# Thanks for the cake, everyone!



## electron (Aug 23, 2011)

Well, my Charge's camera started to die on me, and a call to verizon has resulted in a Droid Razr arriving at my doorstep next week. Thank you Jt, Kejar (hey, I ran gummy GBE for months







), Imnuts, nitro, and any other devs who I am forgetting. I enjoyed your work every time I used my phone.
The rest of y'all have fun and stay cool: thanks for helping me when I first started. I'll let you know what I think of the razr when I get it if you like.
Farewell, I almost think I'll miss you all.


----------



## Mikeyftp (Aug 14, 2011)

What did you say for them to upgrade to the razr? I've been having a few problems with this phone which I've had replaced quit a few times. Love the phone though.

Sent from my SCH-I510 using RootzWiki


----------



## electron (Aug 23, 2011)

Mikeyftp said:


> What did you say for them to upgrade to the razr? I've been having a few problems with this phone which I've had replaced quit a few times. Love the phone though.

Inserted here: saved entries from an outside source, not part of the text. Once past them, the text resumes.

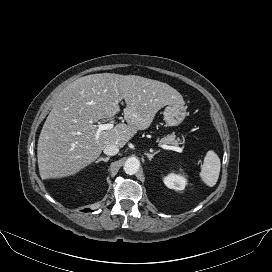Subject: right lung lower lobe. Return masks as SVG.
Wrapping results in <instances>:
<instances>
[{"label": "right lung lower lobe", "instance_id": "right-lung-lower-lobe-1", "mask_svg": "<svg viewBox=\"0 0 272 272\" xmlns=\"http://www.w3.org/2000/svg\"><path fill=\"white\" fill-rule=\"evenodd\" d=\"M90 211V209H85V210H83V212H89Z\"/></svg>", "mask_w": 272, "mask_h": 272}]
</instances>
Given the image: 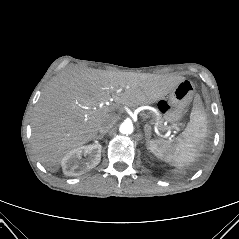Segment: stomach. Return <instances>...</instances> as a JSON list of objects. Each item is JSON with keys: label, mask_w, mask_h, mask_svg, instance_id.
<instances>
[{"label": "stomach", "mask_w": 239, "mask_h": 239, "mask_svg": "<svg viewBox=\"0 0 239 239\" xmlns=\"http://www.w3.org/2000/svg\"><path fill=\"white\" fill-rule=\"evenodd\" d=\"M194 84L190 80H182L168 94L167 98L157 101L163 118L171 123L181 120L185 108L190 103Z\"/></svg>", "instance_id": "1"}]
</instances>
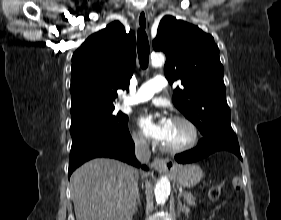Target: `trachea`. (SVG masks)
<instances>
[{"instance_id":"3493384b","label":"trachea","mask_w":281,"mask_h":220,"mask_svg":"<svg viewBox=\"0 0 281 220\" xmlns=\"http://www.w3.org/2000/svg\"><path fill=\"white\" fill-rule=\"evenodd\" d=\"M138 58L140 66L146 69L149 62V42L143 29L138 30Z\"/></svg>"}]
</instances>
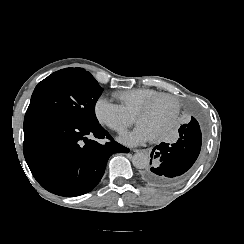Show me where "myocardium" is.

Figured somebody would ask this







.
I basically made it clear that, after going through 2 charges and 3 SIM cards, having a phone with a broken charger, broken camera, dying screen, and terrible GPS/3g/4g connection is absolutly unacceptable (yes, that is how much was broken). The guy I talked to said that, because my (family's) account has been in good standing with them for years, they would "make an exception for me just this once" and mail me a razr. He said it wouldn't come with a charger though, so I guess I'm on my own for that. Any ideas?


----------



## JihadSquad (Nov 2, 2011)

electron said:


> Figured somebody would ask this
> 
> 
> 
> ...


If the phone uses micro usb (which I assume it does) then the Charge charger should be sufficient.


----------



## motcher41 (Dec 19, 2011)

I went from the x2 to the charge with just a please lol I was only 3 months into my contract.


----------